(Supplied entries begins)

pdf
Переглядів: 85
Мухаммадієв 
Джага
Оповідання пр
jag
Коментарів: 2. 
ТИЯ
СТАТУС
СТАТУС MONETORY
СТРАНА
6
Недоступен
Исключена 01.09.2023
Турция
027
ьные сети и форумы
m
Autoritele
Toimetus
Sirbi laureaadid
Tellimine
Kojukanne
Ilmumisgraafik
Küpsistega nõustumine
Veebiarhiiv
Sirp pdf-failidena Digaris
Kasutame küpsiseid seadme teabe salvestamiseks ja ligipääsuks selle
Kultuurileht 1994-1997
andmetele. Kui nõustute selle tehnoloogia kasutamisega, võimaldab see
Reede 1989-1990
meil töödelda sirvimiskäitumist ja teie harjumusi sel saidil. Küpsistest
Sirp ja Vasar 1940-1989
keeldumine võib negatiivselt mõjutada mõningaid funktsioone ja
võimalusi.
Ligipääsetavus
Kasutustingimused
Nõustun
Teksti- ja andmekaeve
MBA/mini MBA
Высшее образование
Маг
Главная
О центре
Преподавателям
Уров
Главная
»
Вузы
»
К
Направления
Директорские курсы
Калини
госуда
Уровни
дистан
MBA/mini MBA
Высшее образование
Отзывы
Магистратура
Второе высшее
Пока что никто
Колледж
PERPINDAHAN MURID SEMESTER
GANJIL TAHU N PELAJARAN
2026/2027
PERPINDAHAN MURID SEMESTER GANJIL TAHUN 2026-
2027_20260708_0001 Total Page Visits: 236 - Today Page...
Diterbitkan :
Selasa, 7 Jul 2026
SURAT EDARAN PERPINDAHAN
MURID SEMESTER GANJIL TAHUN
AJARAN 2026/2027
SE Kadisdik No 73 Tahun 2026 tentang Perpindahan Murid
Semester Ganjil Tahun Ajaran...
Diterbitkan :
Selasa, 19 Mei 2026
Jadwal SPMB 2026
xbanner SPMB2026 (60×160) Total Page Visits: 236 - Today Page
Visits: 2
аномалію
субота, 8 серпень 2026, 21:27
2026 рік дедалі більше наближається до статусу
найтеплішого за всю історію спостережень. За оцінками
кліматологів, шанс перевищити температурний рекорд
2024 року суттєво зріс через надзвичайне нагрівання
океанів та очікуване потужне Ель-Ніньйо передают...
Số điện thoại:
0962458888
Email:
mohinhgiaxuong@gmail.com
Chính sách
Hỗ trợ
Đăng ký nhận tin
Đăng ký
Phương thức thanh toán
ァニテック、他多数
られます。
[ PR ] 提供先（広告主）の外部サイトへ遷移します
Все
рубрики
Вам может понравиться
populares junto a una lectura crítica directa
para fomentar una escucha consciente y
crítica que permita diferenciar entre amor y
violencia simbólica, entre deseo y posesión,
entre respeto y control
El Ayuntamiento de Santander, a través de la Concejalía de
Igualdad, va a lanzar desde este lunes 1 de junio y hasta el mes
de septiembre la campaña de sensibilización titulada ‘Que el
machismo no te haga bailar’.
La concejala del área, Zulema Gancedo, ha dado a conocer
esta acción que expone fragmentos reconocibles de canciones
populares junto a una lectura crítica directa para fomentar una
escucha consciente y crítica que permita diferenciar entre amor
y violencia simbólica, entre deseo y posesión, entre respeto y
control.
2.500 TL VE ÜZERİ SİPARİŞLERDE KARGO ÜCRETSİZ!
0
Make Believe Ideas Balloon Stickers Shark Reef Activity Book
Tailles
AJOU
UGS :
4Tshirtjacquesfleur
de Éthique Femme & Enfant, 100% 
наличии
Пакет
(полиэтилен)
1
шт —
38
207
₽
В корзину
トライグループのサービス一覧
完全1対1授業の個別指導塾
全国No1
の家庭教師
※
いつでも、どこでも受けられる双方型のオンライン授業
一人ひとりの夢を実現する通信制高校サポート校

(Supplied entries ends)

What is needed | Repeat the data exactly. Leave nothing out.

Response to this exercise |
pdf
Переглядів: 85
Мухаммадієв 
Джага
Оповідання пр
jag
Коментарів: 2. 
ТИЯ
СТАТУС
СТАТУС MONETORY
СТРАНА
6
Недоступен
Исключена 01.09.2023
Турция
027
ьные сети и форумы
m
Autoritele
Toimetus
Sirbi laureaadid
Tellimine
Kojukanne
Ilmumisgraafik
Küpsistega nõustumine
Veebiarhiiv
Sirp pdf-failidena Digaris
Kasutame küpsiseid seadme teabe salvestamiseks ja ligipääsuks selle
Kultuurileht 1994-1997
andmetele. Kui nõustute selle tehnoloogia kasutamisega, võimaldab see
Reede 1989-1990
meil töödelda sirvimiskäitumist ja teie harjumusi sel saidil. Küpsistest
Sirp ja Vasar 1940-1989
keeldumine võib negatiivselt mõjutada mõningaid funktsioone ja
võimalusi.
Ligipääsetavus
Kasutustingimused
Nõustun
Teksti- ja andmekaeve
MBA/mini MBA
Высшее образование
Маг
Главная
О центре
Преподавателям
Уров
Главная
»
Вузы
»
К
Направления
Директорские курсы
Калини
госуда
Уровни
дистан
MBA/mini MBA
Высшее образование
Отзывы
Магистратура
Второе высшее
Пока что никто
Колледж
PERPINDAHAN MURID SEMESTER
GANJIL TAHU N PELAJARAN
2026/2027
PERPINDAHAN MURID SEMESTER GANJIL TAHUN 2026-
2027_20260708_0001 Total Page Visits: 236 - Today Page...
Diterbitkan :
Selasa, 7 Jul 2026
SURAT EDARAN PERPINDAHAN
MURID SEMESTER GANJIL TAHUN
AJARAN 2026/2027
SE Kadisdik No 73 Tahun 2026 tentang Perpindahan Murid
Semester Ganjil Tahun Ajaran...
Diterbitkan :
Selasa, 19 Mei 2026
Jadwal SPMB 2026
xbanner SPMB2026 (60×160) Total Page Visits: 236 - Today Page
Visits: 2
аномалію
субота, 8 серпень 2026, 21:27
2026 рік дедалі більше наближається до статусу
найтеплішого за всю історію спостережень. За оцінками
кліматологів, шанс перевищити температурний рекорд
2024 року суттєво зріс через надзвичайне нагрівання
океанів та очікуване потужне Ель-Ніньйо передают...
Số điện thoại:
0962458888
Email:
mohinhgiaxuong@gmail.com
Chính sách
Hỗ trợ
Đăng ký nhận tin
Đăng ký
Phương thức thanh toán
ァニテック、他多数
られます。
[ PR ] 提供先（広告主）の外部サイトへ遷移します
Все
рубрики
Вам может понравиться
populares junto a una lectura crítica directa
para fomentar una escucha consciente y
crítica que permita diferenciar entre amor y
violencia simbólica, entre deseo y posesión,
entre respeto y control
El Ayuntamiento de Santander, a través de la Concejalía de
Igualdad, va a lanzar desde este lunes 1 de junio y hasta el mes
de septiembre la campaña de sensibilización titulada ‘Que el
machismo no te haga bailar’.
La concejala del área, Zulema Gancedo, ha dado a conocer
esta acción que expone fragmentos reconocibles de canciones
populares junto a una lectura crítica directa para fomentar una
escucha consciente y crítica que permita diferenciar entre amor
y violencia simbólica, entre deseo y posesión, entre respeto y
control.
2.500 TL VE ÜZERİ SİPARİŞLERDE KARGO ÜCRETSİZ!
0
Make Believe Ideas Balloon Stickers Shark Reef Activity Book
Tailles
AJOU
UGS :
4Tshirtjacquesfleur
de Éthique Femme & Enfant, 100% 
наличии
Пакет
(полиэтилен)
1
шт —
38
207
₽
В корзину
トライグループのサービス一覧
完全1対1授業の個別指導塾
全国No1
の家庭教師
※
いつでも、どこでも受けられる双方型のオンライン授業
一人ひとりの夢を実現する通信制高校サポート校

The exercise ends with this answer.